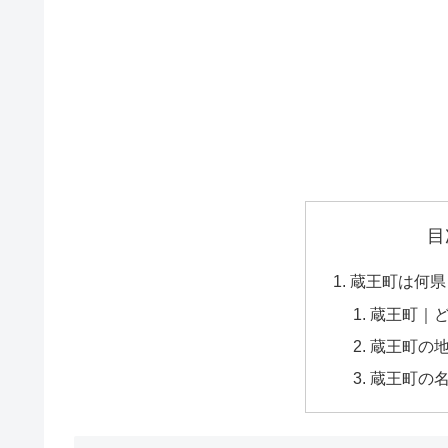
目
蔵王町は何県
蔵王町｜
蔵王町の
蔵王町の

--

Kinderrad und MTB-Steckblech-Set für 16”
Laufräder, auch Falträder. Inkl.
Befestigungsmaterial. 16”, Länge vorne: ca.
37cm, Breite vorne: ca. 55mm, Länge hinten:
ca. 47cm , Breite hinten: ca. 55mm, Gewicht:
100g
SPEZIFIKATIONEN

**Exercise**: Would you retype the lines above from the one with "Länge vorne: ca." down to the one with "SPEZIFIKATIONEN", word for word, both ends included and no other lines?

**Completed task**:
Befestigungsmaterial. 16”, Länge vorne: ca.
37cm, Breite vorne: ca. 55mm, Länge hinten:
ca. 47cm , Breite hinten: ca. 55mm, Gewicht:
100g
SPEZIFIKATIONEN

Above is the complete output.